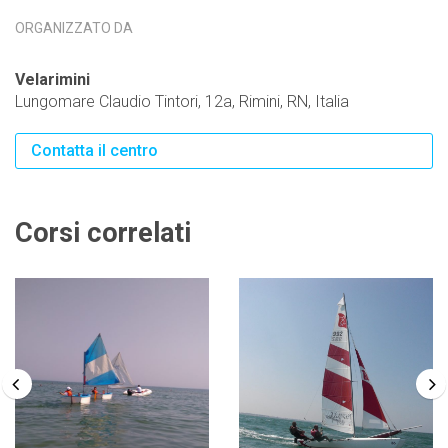
ORGANIZZATO DA
Velarimini
Lungomare Claudio Tintori, 12a, Rimini, RN, Italia
Contatta il centro
Corsi correlati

TO DO –
All entries need repeating exactly, but without the pictures.

SOLUTION FOR THIS EXERCISE –
ORGANIZZATO DA
Velarimini
Lungomare Claudio Tintori, 12a, Rimini, RN, Italia
Contatta il centro
Corsi correlati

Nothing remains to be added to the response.